Prison guard Hank (Billy Bob Thornton) certainly didn’t expect to be sleeping with the wife of one of the men whose execution he presided over, but finds himself comforting Halle Berry’s living-a-nightmare character Leticia, the only way he knows how. "Make me feel good," Berry begs, searching for an ounce of happiness in the hell her life has become. She finds temporary comfort in Hank’s arms, as evidenced by a love scene that’s more urgent and passionately animalistic than any in recent memory.

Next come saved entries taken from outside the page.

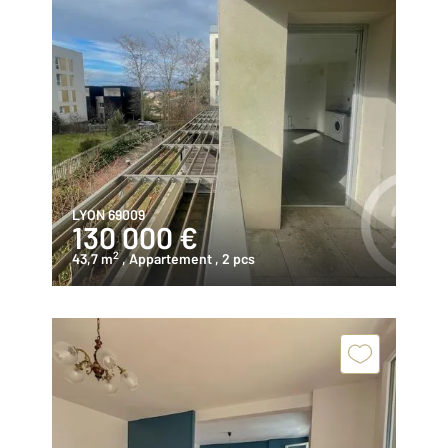
LYON 69009
130 000 €
2
43,7 m
, Appartement
, 2 pcs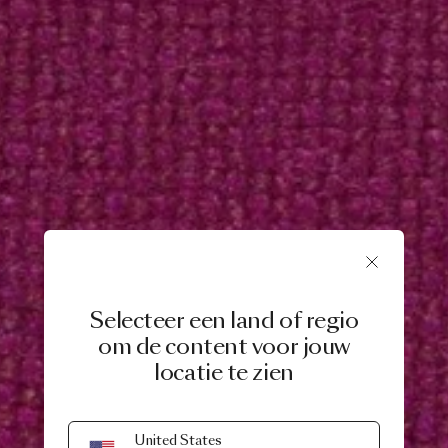
Selecteer een land of regio
om de content voor jouw
locatie te zien
United States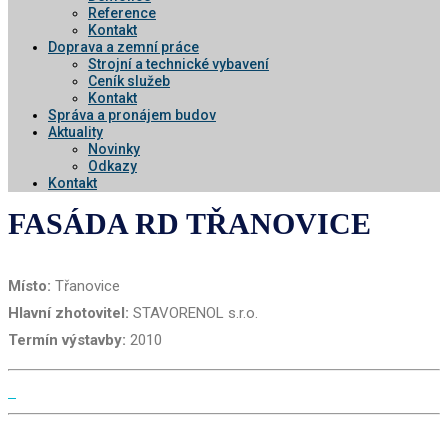
Reference
Kontakt
Doprava a zemní práce
Strojní a technické vybavení
Ceník služeb
Kontakt
Správa a pronájem budov
Aktuality
Novinky
Odkazy
Kontakt
FASÁDA RD TŘANOVICE
Místo:
Třanovice
Hlavní zhotovitel:
STAVORENOL s.r.o.
Termín výstavby:
2010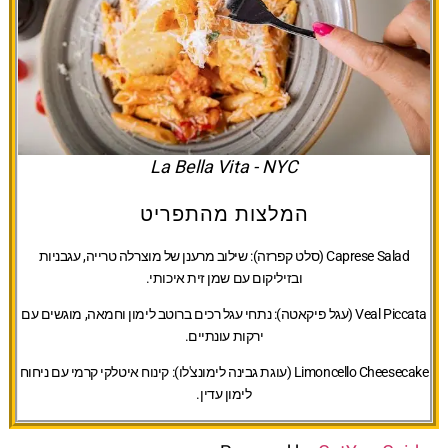
La Bella Vita - NYC
המלצות מהתפריט
Caprese Salad (סלט קפרזה):
שילוב מרענן של מוצרלה טרייה, עגבניות
ובזיליקום עם שמן זית איכותי.
Veal Piccata (עגל פיקאטה):
נתחי עגל רכים ברוטב לימון וחמאה, מוגשים עם
ירקות עונתיים.
Limoncello Cheesecake (עוגת גבינה לימונצ'לו):
קינוח איטלקי קרמי עם ניחוח
לימון עדין.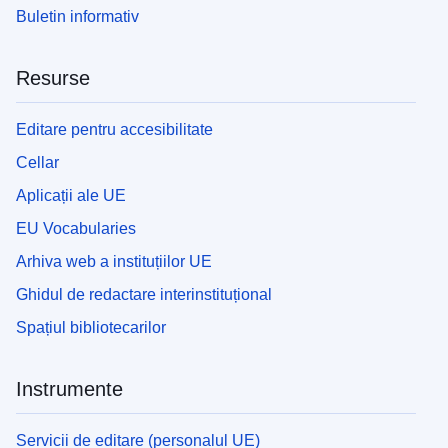
Buletin informativ
Resurse
Editare pentru accesibilitate
Cellar
Aplicații ale UE
EU Vocabularies
Arhiva web a instituțiilor UE
Ghidul de redactare interinstituțional
Spațiul bibliotecarilor
Instrumente
Servicii de editare (personalul UE)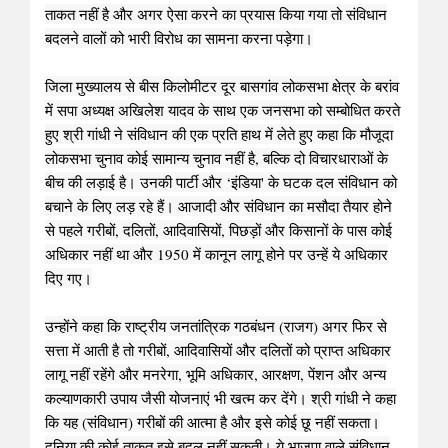
ताकत नहीं है और अगर ऐसा करने का प्रयास किया गया तो संविधान
बदलने वालों को भारी विरोध का सामना करना पड़ेगा।
जिला मुख्यालय से बीस किलोमीटर दूर बासगांव लोकसभा क्षेत्र के बरांव
में सपा अध्यक्ष अखिलेश यादव के साथ एक जनसभा को सम्बोधित करते
हुए श्री गांधी ने संविधान की एक प्रति हाथ में लेते हुए कहा कि मौजूदा
लोकसभा चुनाव कोई सामान्य चुनाव नहीं है, बल्कि दो विचारधाराओं के
बीच की लड़ाई है। उनकी पार्टी और ‘इंडिया' के घटक दल संविधान को
बचाने के लिए लड़ रहे हैं। आजादी और संविधान का मसौदा तैयार होने
से पहले गरीबों, दलितों, आदिवासियों, पिछड़ों और किसानों के पास कोई
अधिकार नहीं था और 1950 में कानून लागू होने पर उन्हें ये अधिकार
दिए गए।
उन्होंने कहा कि राष्ट्रीय जनतांत्रिक गठबंधन (राजग) अगर फिर से
सत्ता में आती है तो गरीबों, आदिवासियों और दलितों को प्राप्त अधिकार
लागू नहीं रहेंगे और मनरेगा, भूमि अधिकार, आरक्षण, पेंशन और अन्य
कल्याणकारी उपाय जैसी योजनाएं भी खत्म कर देंगे। श्री गांधी ने कहा
कि यह (संविधान) गरीबों की आत्मा है और इसे कोई छू नहीं सकता।
दुनिया की कोई ताकत इसे बदल नहीं सकती। ये भाजपा वाले संविधान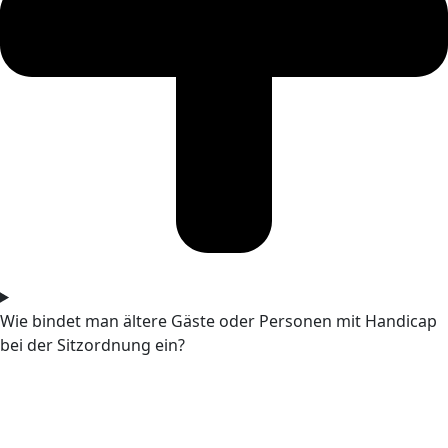
Wie bindet man ältere Gäste oder Personen mit Handicap
bei der Sitzordnung ein?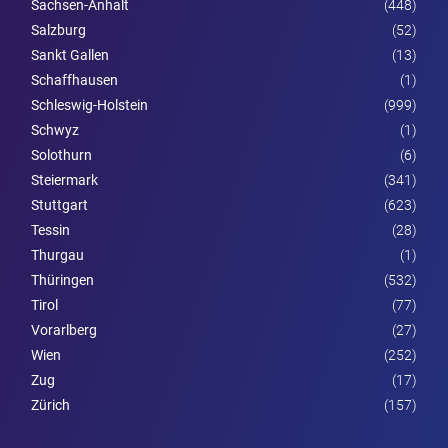
Sachsen-Anhalt
(448)
Salzburg
(52)
Sankt Gallen
(13)
Schaffhausen
(1)
Schleswig-Holstein
(999)
Schwyz
(1)
Solothurn
(6)
Steier­mark
(341)
Stuttgart
(623)
Tessin
(28)
Thurgau
(1)
Thüringen
(532)
Tirol
(77)
Vorarl­berg
(27)
Wien
(252)
Zug
(17)
Zürich
(157)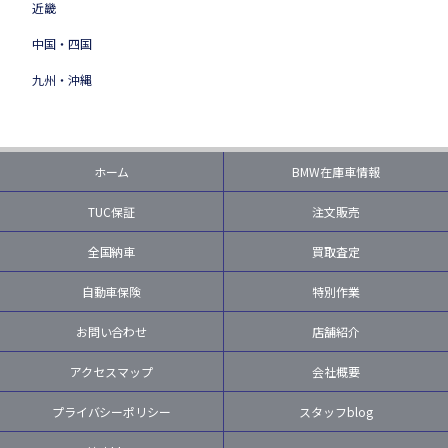
近畿
中国・四国
九州・沖縄
ホーム
BMW在庫車情報
TUC保証
注文販売
全国納車
買取査定
自動車保険
特別作業
お問い合わせ
店舗紹介
アクセスマップ
会社概要
プライバシーポリシー
スタッフblog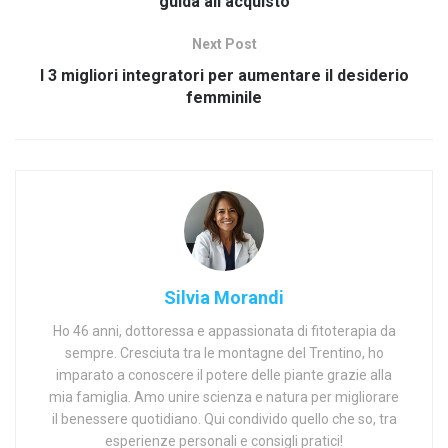
guida all’acquisto
Next Post
I 3 migliori integratori per aumentare il desiderio
femminile
Silvia Morandi
Ho 46 anni, dottoressa e appassionata di fitoterapia da
sempre. Cresciuta tra le montagne del Trentino, ho
imparato a conoscere il potere delle piante grazie alla
mia famiglia. Amo unire scienza e natura per migliorare
il benessere quotidiano. Qui condivido quello che so, tra
esperienze personali e consigli pratici!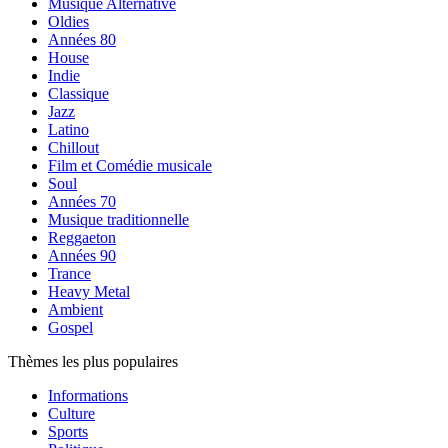
Musique Alternative
Oldies
Années 80
House
Indie
Classique
Jazz
Latino
Chillout
Film et Comédie musicale
Soul
Années 70
Musique traditionnelle
Reggaeton
Années 90
Trance
Heavy Metal
Ambient
Gospel
Thèmes les plus populaires
Informations
Culture
Sports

Make no mistake – 21 Grams is definitely one of those films that you see only once. The subject matter is crushing and overpowering: A man (Sean Penn) with a fatal heart condition is given the heart of a hit-and-run victim, whose devastated wife (Naomi Watts) turns to drugs and spirals into addiction. Penn and Watts’ characters eventually become fatally entwined with the driver in the hit-and-run (Benicio Del Toro), but in the midst of all that, a tortured, heartbroken union between Watts and Penn leads to a love scene that’s as emotionally charged and sexually tense as any film in memory. Watts’ astonishing beauty played no small part in this particular scene making the list.
Gorgeous Paz Vega, who you may remember as the sizzling housekeeper in Spanglish, sorta-kinda stalks novelist Lorenzo (Tristán Ulloa) and once they finally talk, he’s suddenly talked into letting her move in with him. Their fun comes at a terrible price, but their love scene convinces you that it’s well worth it.

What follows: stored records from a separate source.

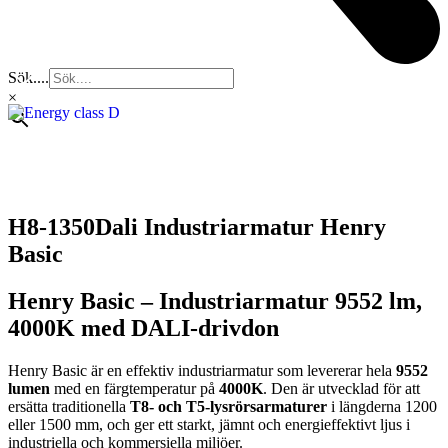
Sök....
×
H8-1350Dali Industriarmatur Henry
Basic
Henry Basic – Industriarmatur 9552 lm,
4000K med DALI-drivdon
Henry Basic är en effektiv industriarmatur som levererar hela
9552
lumen
med en färgtemperatur på
4000K
. Den är utvecklad för att
ersätta traditionella
T8- och T5-lysrörsarmaturer
i längderna 1200
eller 1500 mm, och ger ett starkt, jämnt och energieffektivt ljus i
industriella och kommersiella miljöer.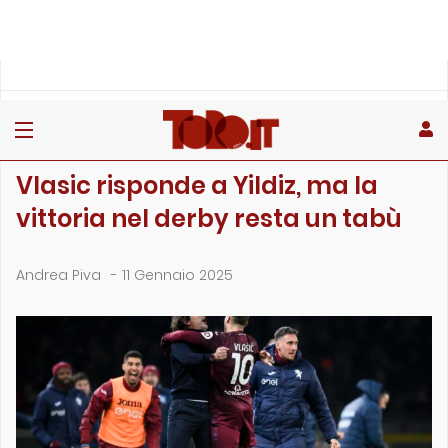
»
»
»
Home
Toro
Partite
Vlasic risponde a Yildiz, ma la vittoria nel derby resta un …
PARTITE
Vlasic risponde a Yildiz, ma la
vittoria nel derby resta un tabù
Andrea Piva
-
11 Gennaio 2025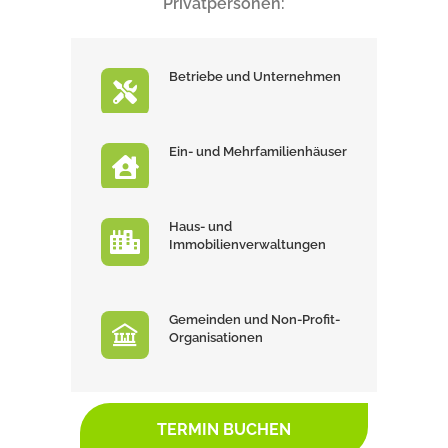
Privatpersonen:
Betriebe und Unternehmen
Ein- und Mehrfamilienhäuser
Haus- und
Immobilienverwaltungen
Gemeinden und Non-Profit-
Organisationen
TERMIN BUCHEN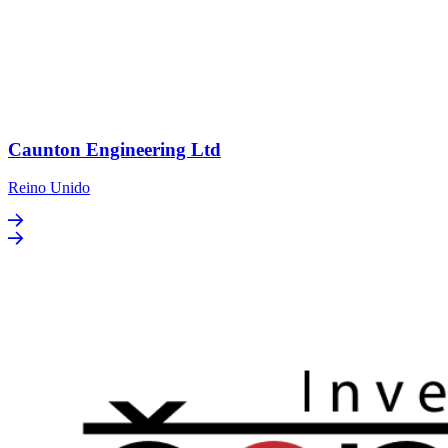
Caunton Engineering Ltd
Reino Unido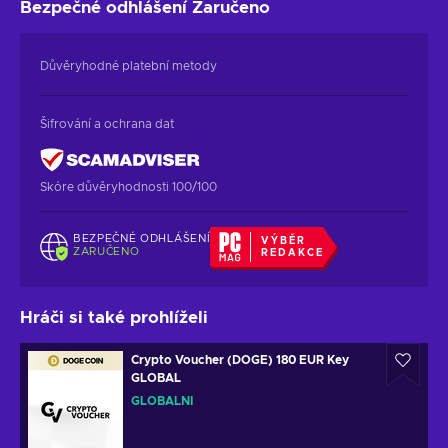
Bezpečné odhlášení
Zaručeno
Důvěryhodné platební metody
Šifrování a ochrana dat
Skóre důvěryhodnosti 100/100
BEZPEČNÉ ODHLÁŠENÍ
VÝBĚR
ZARUČENO
REDAKCE
Hráči si také prohlíželi
Crypto Voucher (DOGE) 180 EUR Key
GLOBAL
GLOBÁLNÍ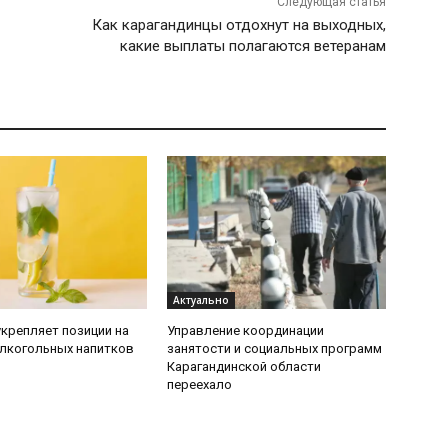
Следующая статья
Как карагандинцы отдохнут на выходных,
какие выплаты полагаются ветеранам
Актуально
укрепляет позиции на
Управление координации
лкогольных напитков
занятости и социальных программ
Карагандинской области
переехало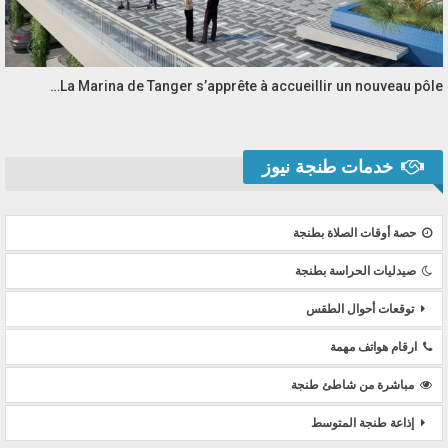
La Marina de Tanger s’apprête à accueillir un nouveau pôle…
خدمات طنجة نيوز
حصة أوقات الصلاة بطنجة
صيدليات الحراسة بطنجة
توقعات أحوال الطقس
ارقام هواتف مهمة
مباشرة من شاطئ طنجة
إذاعة طنجة المتوسط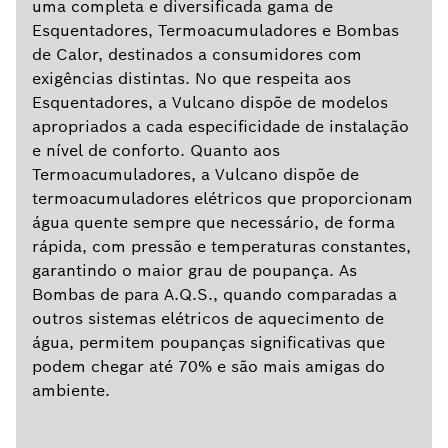
uma completa e diversificada gama de
Esquentadores, Termoacumuladores e Bombas
de Calor, destinados a consumidores com
exigências distintas. No que respeita aos
Esquentadores, a Vulcano dispõe de modelos
apropriados a cada especificidade de instalação
e nível de conforto. Quanto aos
Termoacumuladores, a Vulcano dispõe de
termoacumuladores elétricos que proporcionam
água quente sempre que necessário, de forma
rápida, com pressão e temperaturas constantes,
garantindo o maior grau de poupança. As
Bombas de para A.Q.S., quando comparadas a
outros sistemas elétricos de aquecimento de
água, permitem poupanças significativas que
podem chegar até 70% e são mais amigas do
ambiente.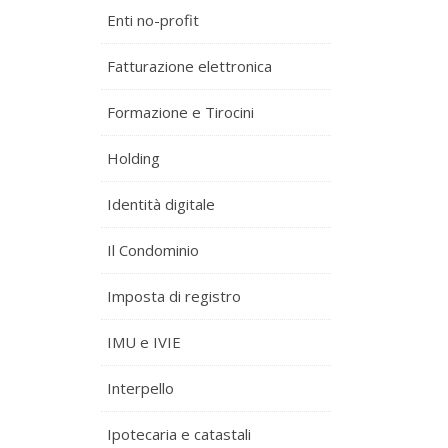
Enti no-profit
Fatturazione elettronica
Formazione e Tirocini
Holding
Identità digitale
Il Condominio
Imposta di registro
IMU e IVIE
Interpello
Ipotecaria e catastali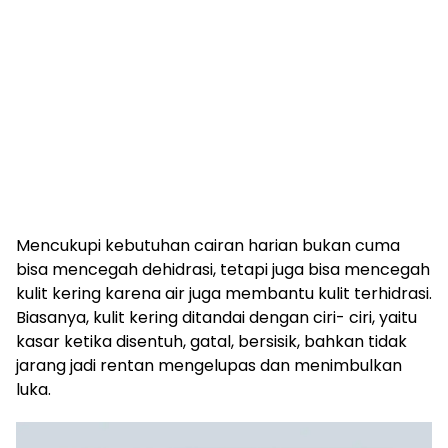
Mencukupi kebutuhan cairan harian bukan cuma
bisa mencegah dehidrasi, tetapi juga bisa mencegah
kulit kering karena air juga membantu kulit terhidrasi.
Biasanya, kulit kering ditandai dengan ciri- ciri, yaitu
kasar ketika disentuh, gatal, bersisik, bahkan tidak
jarang jadi rentan mengelupas dan menimbulkan
luka.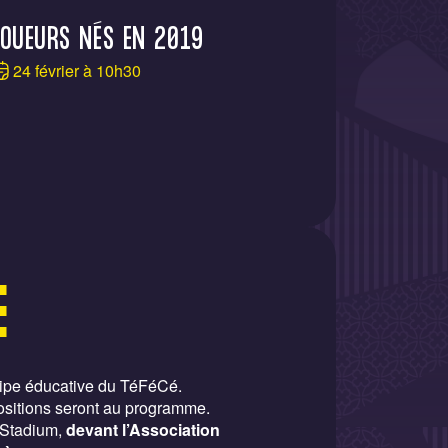
OUEURS NÉS EN 2019
24 février à 10h30
E
uipe éducative du TéFéCé.
positions seront au programme.
 Stadium,
devant l’Association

Suburban outcasts indulge their instincts as emasculated, housebound husband Brad (Patrick Wilson) takes the artsy Sarah (Kate Winslet) in the laundry room on the dryer. The rocking of the machine helps, but it’s no comparison to the passionate thrusting between these two.
Anyone with a particular fondness for Maggie Gyllenhaal and S&M will be head over heels for this one, which features all kinds of spanking, demeaning and kinky antics performed on Miss G at the hands of James Spader. But it’s the bathtub scene, where Gyllenhall’s body glistens as Spader shampoos her hair, the voiceover where she explains how "for the first time in my life, I felt beautiful."

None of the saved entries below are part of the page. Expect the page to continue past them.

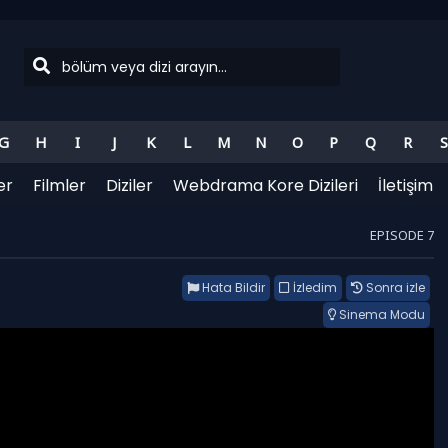
G
H
I
J
K
L
M
N
O
P
Q
R
S
er
Filmler
Diziler
Webdrama Kore Dizileri
İletişim
EPISODE 7
Hata Bildir
İzledim
Sonra izle
Sinema Modu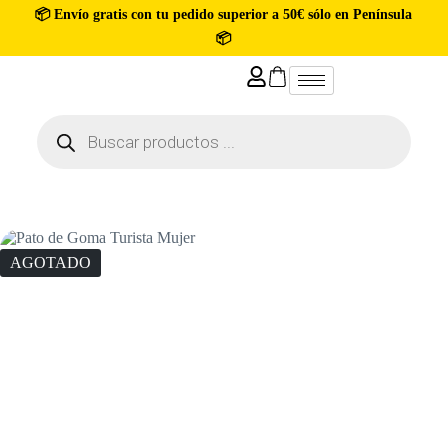
📦 Envío gratis con tu pedido superior a 50€ sólo en Península
📦
AGOTADO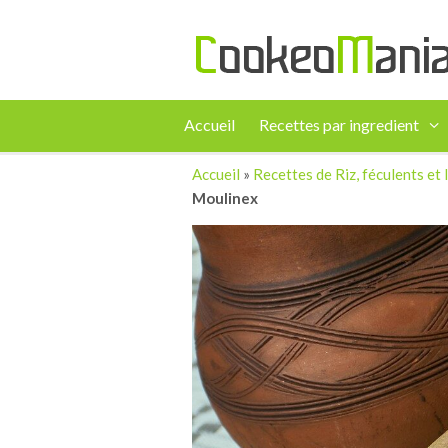
Accueil
Recettes par ingredient
Accueil
»
Recettes de Riz, féculents e
Moulinex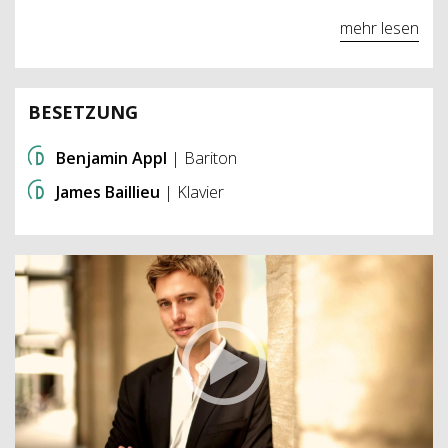
mehr lesen
BESETZUNG
Benjamin Appl
| Bariton
James Baillieu
| Klavier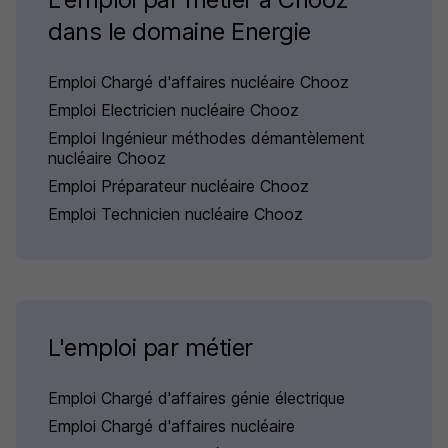
dans le domaine Energie
Emploi Chargé d'affaires nucléaire Chooz
Emploi Electricien nucléaire Chooz
Emploi Ingénieur méthodes démantèlement
nucléaire Chooz
Emploi Préparateur nucléaire Chooz
Emploi Technicien nucléaire Chooz
L'emploi par métier
Emploi Chargé d'affaires génie électrique
Emploi Chargé d'affaires nucléaire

Naomi Watts makes the list again as Betty, half the strangely desperate pair of would-be girl detectives, along with Rita (Laura Elena Harring), a silvery-blond wigged Hollywood amnesiac. After a traumatic afternoon, a goodnight kiss takes a passionate turn and Betty asks Rita, "Have you ever done this before?" – to which the afflicted Rita replies, "I don’t know. Have you?" Betty says, "I want to… with you," and with that, a heavenly all-girl love scene unfolds before the two descend into a typically Lynchian hell. Points deducted for the digital blurring of Harring’s unmentionables, but this is otherwise one of the hottest, most breathless scenes on celluloid.
Trey Parker and Matt Stone had to make some massive cuts to Team America in order to secure an R-rating, but the infamous marionette sex scene is still far and away one of the most graphic sequences in movie history. The puppets do all sorts of things the MPAA would never, ever let humans do onscreen, but their lack of anatomic specifics allows for some rather alarming flexibility, both literally and figuratively.
The highly controversial scene between Jake Gyllenhaal and Heath Ledger in Ang Lee’s homoerotic drama marks the first full gay love scene between two major Hollywood actors of our generation. Sure, the Wyoming mountains tense moments in a sleeping bag leads to a scene mostly bathed in darkness, reliant upon shadows and sound to deliver the message. The film serves as a testament to the versatility and courage of both actors.